VERSO 13: A quadriga do deus do Sol tem apenas uma roda, conhecida como Saṁvatsara. Calcula-se que os doze meses são seus doze raios, as seis estações são as seções de seu aro, e os três períodos de cāturmāsya são seu cubo tripartido. Uma extremidade do eixo que suporta a roda repousa no topo do monte Sumeru, e a outra repousa na montanha Mānasottara. Afixada à extremidade externa do eixo, a roda gira continuamente sobre a montanha Mānasottara, como a roda de uma prensa com que se extrai óleo de sementes.

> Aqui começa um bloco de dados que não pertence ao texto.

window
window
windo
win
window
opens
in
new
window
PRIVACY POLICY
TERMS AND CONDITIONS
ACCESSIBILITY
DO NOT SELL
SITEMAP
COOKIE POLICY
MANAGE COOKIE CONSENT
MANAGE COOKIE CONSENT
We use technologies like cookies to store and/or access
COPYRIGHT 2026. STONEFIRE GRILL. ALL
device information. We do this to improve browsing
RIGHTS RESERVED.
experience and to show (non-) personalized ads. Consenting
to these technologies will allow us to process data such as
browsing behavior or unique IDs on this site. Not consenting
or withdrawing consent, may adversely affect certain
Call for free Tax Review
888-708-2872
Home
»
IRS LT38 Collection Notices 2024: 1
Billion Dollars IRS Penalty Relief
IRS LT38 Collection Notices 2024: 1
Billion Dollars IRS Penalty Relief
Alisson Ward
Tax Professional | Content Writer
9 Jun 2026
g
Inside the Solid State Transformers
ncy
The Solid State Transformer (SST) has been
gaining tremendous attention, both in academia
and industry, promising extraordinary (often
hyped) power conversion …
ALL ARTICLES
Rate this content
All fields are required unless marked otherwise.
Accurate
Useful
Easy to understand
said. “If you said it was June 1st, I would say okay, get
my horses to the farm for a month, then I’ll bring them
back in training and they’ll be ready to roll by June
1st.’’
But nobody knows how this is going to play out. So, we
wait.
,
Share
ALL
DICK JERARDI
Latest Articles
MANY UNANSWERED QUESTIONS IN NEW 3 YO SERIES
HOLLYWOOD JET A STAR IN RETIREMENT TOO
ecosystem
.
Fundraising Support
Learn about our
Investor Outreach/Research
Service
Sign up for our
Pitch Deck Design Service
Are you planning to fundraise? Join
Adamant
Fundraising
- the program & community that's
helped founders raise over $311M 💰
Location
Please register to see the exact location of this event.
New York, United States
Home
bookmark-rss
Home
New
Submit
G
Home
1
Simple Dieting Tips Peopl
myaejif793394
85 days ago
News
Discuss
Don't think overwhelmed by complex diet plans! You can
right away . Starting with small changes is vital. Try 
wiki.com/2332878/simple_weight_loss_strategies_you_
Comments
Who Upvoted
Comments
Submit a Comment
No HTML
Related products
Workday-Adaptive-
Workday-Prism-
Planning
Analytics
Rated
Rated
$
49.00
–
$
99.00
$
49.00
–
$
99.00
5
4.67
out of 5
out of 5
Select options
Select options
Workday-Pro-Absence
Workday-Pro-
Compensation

VERSO 14: Como em uma prensa para extração de óleo de sementes, esse primeiro eixo está acoplado ao segundo eixo, que mede um quarto em tamanho [3.937.500 yojanas, ou 50.400.000 quilômetros]. A extremidade superior desse segundo eixo está fixada em Dhruvaloka por uma corda de vento.

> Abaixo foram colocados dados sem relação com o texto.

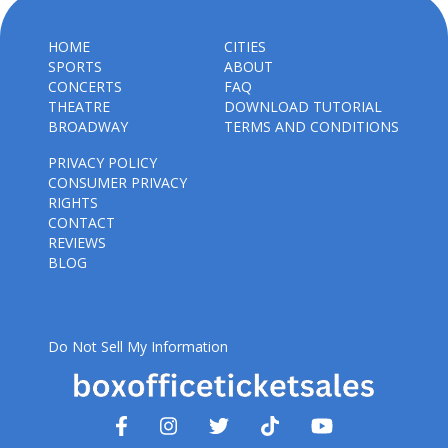
HOME
CITIES
SPORTS
ABOUT
CONCERTS
FAQ
THEATRE
DOWNLOAD TUTORIAL
BROADWAY
TERMS AND CONDITIONS
PRIVACY POLICY
CONSUMER PRIVACY
RIGHTS
CONTACT
REVIEWS
BLOG
Do Not Sell My Information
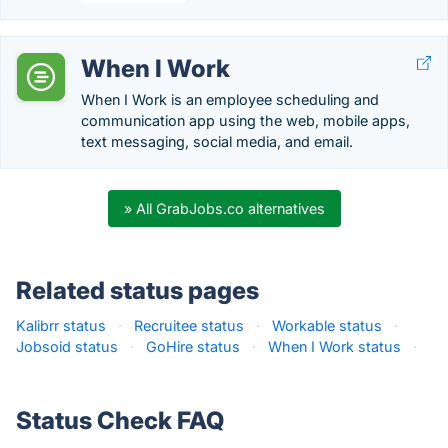
When I Work
When I Work is an employee scheduling and
communication app using the web, mobile apps,
text messaging, social media, and email.
» All GrabJobs.co alternatives
Related status pages
Kalibrr status
·
Recruitee status
·
Workable status
·
Jobsoid status
·
GoHire status
·
When I Work status
·
Status Check FAQ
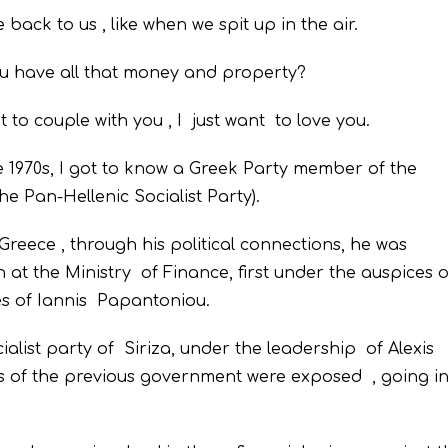
back to us , like when we spit up in the air.
ou have all that money and property?
t to couple with you , I just want to love you.
e 1970s, I got to know a Greek Party member of the
e Pan-Hellenic Socialist Party).
reece , through his political connections, he was
t the Ministry of Finance, first under the auspices o
es of Iannis Papantoniou.
list party of Siriza, under the leadership of Alexis
es of the previous government were exposed , going i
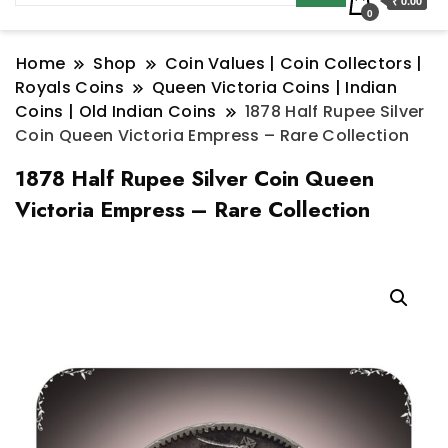
₹ 0.00
0
Home
Shop
Coin Values | Coin Collectors |
Royals Coins
Queen Victoria Coins | Indian
Coins | Old Indian Coins
1878 Half Rupee Silver
Coin Queen Victoria Empress – Rare Collection
1878 Half Rupee Silver Coin Queen
Victoria Empress – Rare Collection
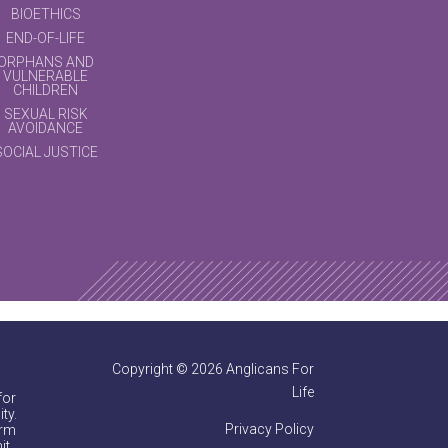
BIOETHICS
END-OF-LIFE
ORPHANS AND
VULNERABLE
CHILDREN
SEXUAL RISK
AVOIDANCE
SOCIAL JUSTICE
Copyright © 2026 Anglicans For
Life
for
ty.
Privacy Policy
irm
it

VERSO 15: Meu querido rei, calcula-se que o carro da quadriga do deus do Sol tem 3.600.000 yojanas [46.080.000 quilômetros] de comprimento, e que sua largura, medindo um quarto do comprimento, é de 900.000 yojanas [11.520.000 quilômetros]. Os cavalos da quadriga, cujos nomes lhes são emprestados do Gāyatrī e de outras métricas védicas, usam arreios que Aruṇadeva lhes coloca e, então, atrela-os a uma canga cuja largura também é de 900.000 yojanas. Essa quadriga carrega continuamente o deus do Sol.

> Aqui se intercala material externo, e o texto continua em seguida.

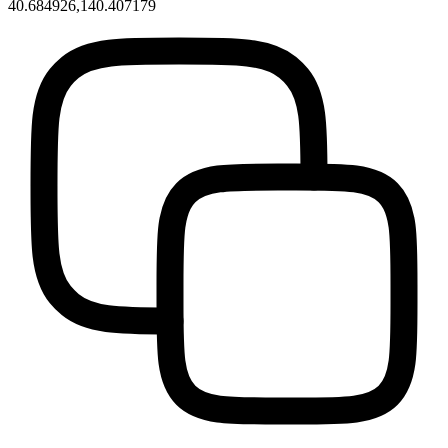
40.684926,140.407179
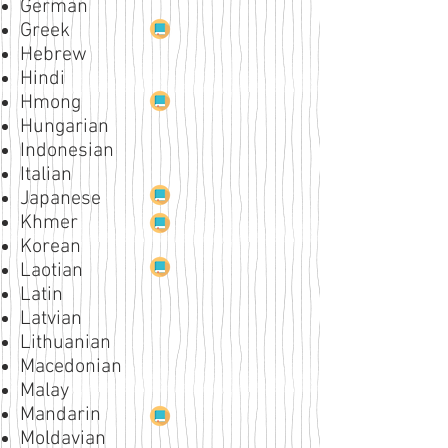
German
Greek
Hebrew
Hindi
Hmong
Hungarian
Indonesian
Italian
Japanese
Khmer
Korean
Laotian
Latin
Latvian
Lithuanian
Macedonian
Malay
Mandarin
Moldavian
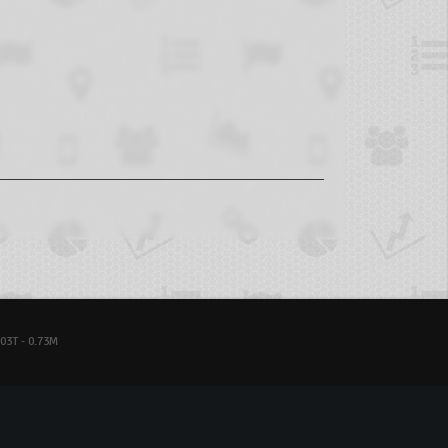
03T - 0.73M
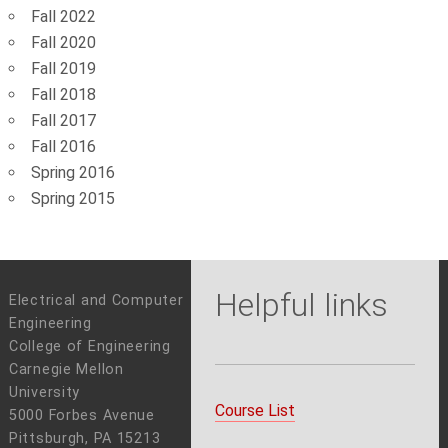
Fall 2022
Fall 2020
Fall 2019
Fall 2018
Fall 2017
Fall 2016
Spring 2016
Spring 2015
Helpful links
Electrical and Computer
Engineering
College of Engineering
Carnegie Mellon
University
Course List
5000 Forbes Avenue
Pittsburgh, PA 15213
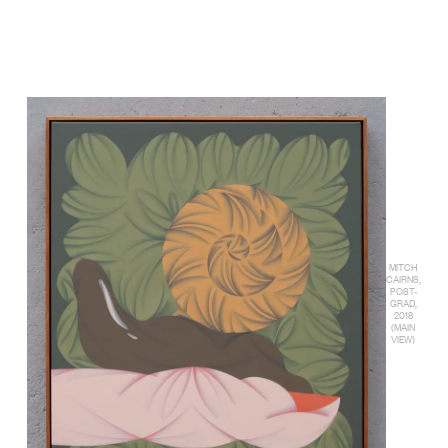
MITCH
CAIRNS,
POST-
GRAD,
2018
(MAIN
VIEW)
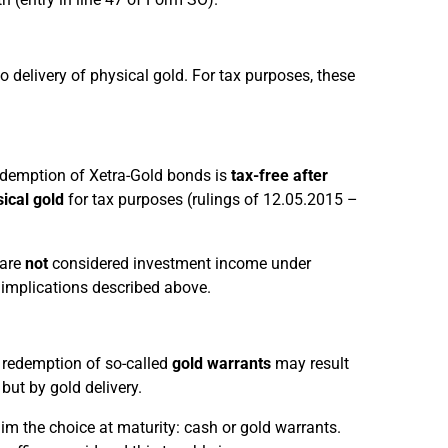
o delivery of physical gold. For tax purposes, these
 redemption of Xetra-Gold bonds is
tax-free after
sical gold
for tax purposes (rulings of 12.05.2015 –
 are
not
considered investment income under
x implications described above.
e redemption of so-called
gold warrants
may result
but by gold delivery.
him the choice at maturity: cash or gold warrants.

VERSO 16: Embora fique sentado na frente do deus do Sol e se ocupe em conduzir a quadriga e controlar os cavalos, Aruṇadeva olha para trás, em direção ao deus do Sol.

VERSO 17: Existem sessenta mil santos chamados Vālikhilyas, cada um deles do tamanho de um polegar, que se situam diante do deus do Sol e lhe oferecem eloquentes orações de glorificação.

VERSO 18: Do mesmo modo, outros quatorze santos, os Gandharvas, as Apsarās, os Nāgas, os Yakṣas, os Rākṣasas e semideuses, que se dividem aos pares, assumem diferentes nomes todos os meses e continuamente executam diferentes cerimônias ritualísticas para adorar o Senhor Supremo como o poderosíssimo semideus Sūryadeva, que tem muitos nomes.

VERSO 19: Meu querido rei, em sua órbita através de Bhū-maṇḍala, o deus do Sol percorre uma distância de 95.100.000 yojanas [1.217.000.000 quilômetros] à velocidade de 2.000 yojanas e dois krośas [25.606 quilômetros] a cada instante.